**Records shown**

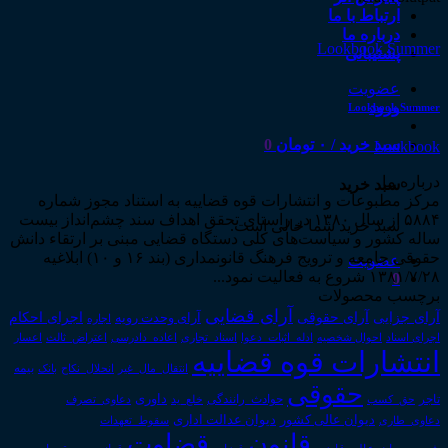
ارتباط با ما
درباره ما
Lookbook Summer
پشتیبانی
عضویت
ورود
Lookbook Summer
سبد خرید /
۰
تومان
0
Lookbook
درباره ما
سبد خرید
مرکز مطبوعات و انتشارات قوه قضاییه به استناد مجوز شماره
۵۸۸۴ از سال ۱۳۸۰ در راستای تحقق اهداف سند چشم‌انداز بیست
سبد خرید شما خالی است.
ساله کشور و سیاست‌های کلی دستگاه قضایی مبنی بر ارتقاء دانش
حقوقی جامعه و ترویج فرهنگ قانونمداری (بند ۱۶ و ۱۰) ابلاغیه
عضویت
۱۳۸۱/۷/۲۸ شروع به فعالیت نمود...
0
برچسب محصولات
آرای قضایی
آرای حقوقی
آرای جزایی
اجرای احکام
آرای وحدت رویه
اجاره
اجرای اسناد
احوال شخصیه
اسناد_تجاری
اعتراض_ثالث
اعسار
ادله_اثبات_دعوا
اعاده_دادرسی
انتشارات قوه قضاییه
انتقال_مال_غیر
انحلال_نکاح
بانک
بیمه
حقوقی
داوری
تاجر
حق_کسب
حوادث_رانندگی
خلع_ید
دعاوی_تصرف
دیوان عدالت اداری
دیوان عالی کشور
سقوط_تعهدات
دعاوی_طاری
قانون
قضاوت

**Problem requirements**
Please write out all the data word for word, but keep every picture out.

**Solution to the exercise**
ارتباط با ما
درباره ما
Lookbook Summer
پشتیبانی
عضویت
ورود
Lookbook Summer
سبد خرید /
۰
تومان
0
Lookbook
درباره ما
سبد خرید
مرکز مطبوعات و انتشارات قوه قضاییه به استناد مجوز شماره
۵۸۸۴ از سال ۱۳۸۰ در راستای تحقق اهداف سند چشم‌انداز بیست
سبد خرید شما خالی است.
ساله کشور و سیاست‌های کلی دستگاه قضایی مبنی بر ارتقاء دانش
حقوقی جامعه و ترویج فرهنگ قانونمداری (بند ۱۶ و ۱۰) ابلاغیه
عضویت
۱۳۸۱/۷/۲۸ شروع به فعالیت نمود...
0
برچسب محصولات
آرای قضایی
آرای حقوقی
آرای جزایی
اجرای احکام
آرای وحدت رویه
اجاره
اجرای اسناد
احوال شخصیه
اسناد_تجاری
اعتراض_ثالث
اعسار
ادله_اثبات_دعوا
اعاده_دادرسی
انتشارات قوه قضاییه
انتقال_مال_غیر
انحلال_نکاح
بانک
بیمه
حقوقی
داوری
تاجر
حق_کسب
حوادث_رانندگی
خلع_ید
دعاوی_تصرف
دیوان عدالت اداری
دیوان عالی کشور
سقوط_تعهدات
دعاوی_طاری
قانون
قضاوت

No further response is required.